晴 時雨

 その日も、鶏助は真っ青で雲一つない養鶏場の空を見上げていた。


 とはいっても、鶏助の視界の半分以上は鶏助の体の凡そ十倍の高さである黒黒とした柵で埋まっている。鶏助は一度甲高く鳴きながら、今日もこの養鶏場からの脱出の策を練る自分を鼓舞した。


 一般的な一軒家の土地の三倍はあるであろう、広大な養鶏場の一番奥の隅っこには鶏助が2ヶ月前から考えている脱出の策がびっしりと描かれている。


 ここは風も雨も当たらないし、この養鶏場の主人も滅多に、いや絶対にこないと言ってもいいだろう。


 秘密ごとを隠すには持って来いの場所なのである。


 新しく思いついた策を器用に嘴の先で地面に描いていると、鶏助の反対側の隅っこでいつも外を眺めている鶏治郎がのそのそとやってきた。


「君はずっと、そこで何をしているんだい?2ヶ月ぐらいずっとその調子じゃあないか」


 鶏助は質問には答えなかった。


 こいつに自分の策を教えたら、こいつが策を横取りするかもしれない。


 そう思ったからだ。


「まぁ、色々と絵を描いてるんだよ。最近はまっていてね」


 ふうん、とわざとらしく呟いた鶏治郎は、一度鶏助の大作に目を向けてから新たな話題を提供した。


「そういえば、君は彼を覚えているかい?ほら、先月にここを脱走したやつさ」


 鶏治郎が言う「彼」とは、先月突然養鶏場の柵を超え、柵を超えた次の瞬間それを遠くから狙っていた狐に喰われた鶏太という鶏であった。


「あぁ、覚えているとも。あいつは実に阿呆なやつだった。この場所からの脱出をふと思いついたまま、何も考えずに行動にうつした結果があれだ。惨めで忘れようにも頭から離れないさ」


 鶏助は口元を不気味に歪ませながらケラケラと笑った。


 2ヶ月前から養鶏場からの脱出の柵を練っている鶏助の目には、何も考えずに直に行動するやつは最も軽蔑すべき相手だという風に移っていた。


「そうか、君はそう思うのか。僕はね、結果としては失敗に終わったが、考えたことを行動にうつしたという点では彼は立派だったと思うよ。尊敬と言えば大袈裟だが、僕は彼に良い印象を抱いているよ」


 鶏治郎が物思いにふけるように、空を眺めながらそう言った。


 この鶏治郎の発言は、鶏助の神経を逆撫でした。


 彼にはこの発言が、自分の事を知ったうえでの発言ではないかと疑ったからだ。


「そうかい。

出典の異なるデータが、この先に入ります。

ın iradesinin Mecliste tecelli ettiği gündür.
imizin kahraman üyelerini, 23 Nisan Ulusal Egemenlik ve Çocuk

君とは意見が合わないようだ」


 鶏助はそう吐き捨てると、鶏治郎は何も言わずその場を立ち去った。


 鶏助は再び思考に耽り始めた。


 その日は遂にやってきた。鶏助が屠殺場へ送られる日だ。


 運悪く、その日は鶏助が脱出計画をとうとう実行する日であった。鶏助はなすすべもなく、いとも簡単に連れて行かれてしまった。


 養鶏場の隅では壮大な逃亡計画が虚しく佇んでいた。


「やっぱり君はとんだ阿呆だよ」


 鶏治郎は養鶏場の奥へ入りそう言った。


 そして外に出ると、鶏助の計画が書き記されたのとは反対側の隅にたまった藁を器用にどけた。

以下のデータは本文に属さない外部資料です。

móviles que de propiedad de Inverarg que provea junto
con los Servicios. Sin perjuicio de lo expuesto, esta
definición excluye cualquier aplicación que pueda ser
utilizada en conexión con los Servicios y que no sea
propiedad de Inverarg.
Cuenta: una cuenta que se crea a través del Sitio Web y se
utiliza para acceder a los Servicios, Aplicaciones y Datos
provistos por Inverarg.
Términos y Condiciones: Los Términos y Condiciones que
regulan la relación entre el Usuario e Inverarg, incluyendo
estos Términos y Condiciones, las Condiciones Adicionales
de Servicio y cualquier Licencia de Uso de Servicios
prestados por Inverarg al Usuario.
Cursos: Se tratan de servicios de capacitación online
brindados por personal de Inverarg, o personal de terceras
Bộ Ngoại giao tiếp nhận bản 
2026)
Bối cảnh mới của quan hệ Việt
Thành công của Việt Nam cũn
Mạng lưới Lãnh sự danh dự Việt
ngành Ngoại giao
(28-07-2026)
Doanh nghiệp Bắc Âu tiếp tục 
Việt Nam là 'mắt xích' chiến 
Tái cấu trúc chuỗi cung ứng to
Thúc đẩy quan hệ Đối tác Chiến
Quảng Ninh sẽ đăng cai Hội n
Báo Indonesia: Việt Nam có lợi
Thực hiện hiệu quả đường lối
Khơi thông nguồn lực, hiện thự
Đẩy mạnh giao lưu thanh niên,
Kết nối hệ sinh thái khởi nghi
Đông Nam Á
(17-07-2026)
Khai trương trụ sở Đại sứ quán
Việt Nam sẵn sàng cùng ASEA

 そこには彼が1ヶ月前から地道に掘っていた抜け穴がある。


 彼はそこに養鶏場から盗んできた鶏助の肉を放り込んだ。


 穴の中からは鶏太を喰った狐が覗き込んでいる。


 狐はそれを受け取ると、鶏治郎を山の奥へと案内した。

 

 穴を抜けた鶏治郎は口元を不気味に歪めた。


 彼は狐と共に山の奥へと姿を消した。